Reproduce exactly, and only, the lines below from the one containing "O custo da cirurgia é de R$ 37 mil, valor que" through the one containing "procedimento precisa ser realizado com".
::: Supplied entries :::
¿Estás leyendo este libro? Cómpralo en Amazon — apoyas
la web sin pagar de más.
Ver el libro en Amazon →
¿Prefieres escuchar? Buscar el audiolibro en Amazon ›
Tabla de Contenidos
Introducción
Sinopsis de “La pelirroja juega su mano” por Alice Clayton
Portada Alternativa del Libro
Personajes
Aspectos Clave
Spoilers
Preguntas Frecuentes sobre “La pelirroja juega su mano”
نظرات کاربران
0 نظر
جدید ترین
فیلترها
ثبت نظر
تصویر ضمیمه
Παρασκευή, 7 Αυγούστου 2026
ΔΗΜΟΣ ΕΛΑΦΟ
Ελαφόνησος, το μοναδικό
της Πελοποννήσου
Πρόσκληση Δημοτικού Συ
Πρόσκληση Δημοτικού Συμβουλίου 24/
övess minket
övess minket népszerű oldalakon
:::
::: Supplied entries :::
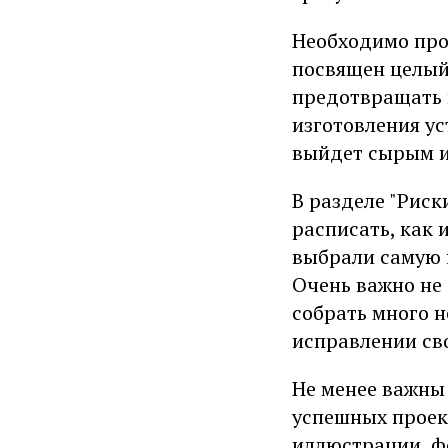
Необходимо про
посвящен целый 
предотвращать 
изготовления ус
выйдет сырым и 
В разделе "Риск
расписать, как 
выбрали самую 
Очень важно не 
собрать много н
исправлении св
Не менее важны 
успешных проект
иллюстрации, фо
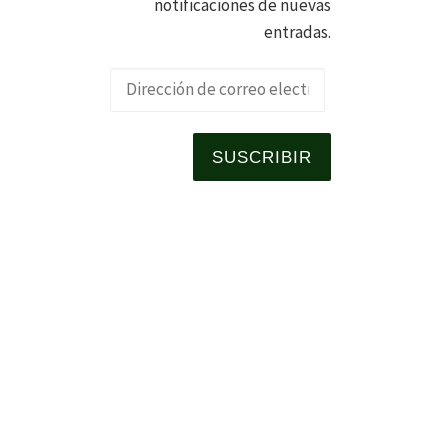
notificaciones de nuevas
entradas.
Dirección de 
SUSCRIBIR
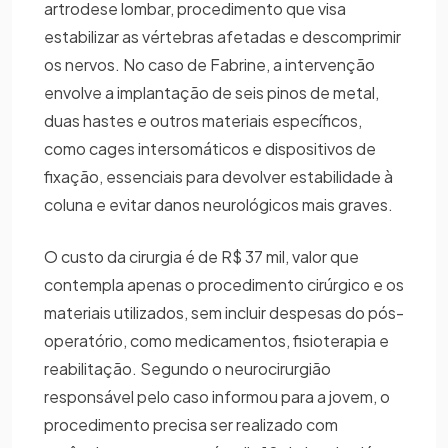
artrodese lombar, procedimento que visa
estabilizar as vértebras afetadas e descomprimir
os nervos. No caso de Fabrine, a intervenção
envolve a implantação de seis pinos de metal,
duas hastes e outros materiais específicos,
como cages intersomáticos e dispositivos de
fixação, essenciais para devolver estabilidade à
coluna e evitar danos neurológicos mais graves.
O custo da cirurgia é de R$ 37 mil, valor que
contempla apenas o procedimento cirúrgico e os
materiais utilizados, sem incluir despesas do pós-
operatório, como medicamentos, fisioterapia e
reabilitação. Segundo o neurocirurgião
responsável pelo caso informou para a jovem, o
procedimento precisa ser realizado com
:::
### Task solution
O custo da cirurgia é de R$ 37 mil, valor que
contempla apenas o procedimento cirúrgico e os
materiais utilizados, sem incluir despesas do pós-
operatório, como medicamentos, fisioterapia e
reabilitação. Segundo o neurocirurgião
responsável pelo caso informou para a jovem, o
procedimento precisa ser realizado com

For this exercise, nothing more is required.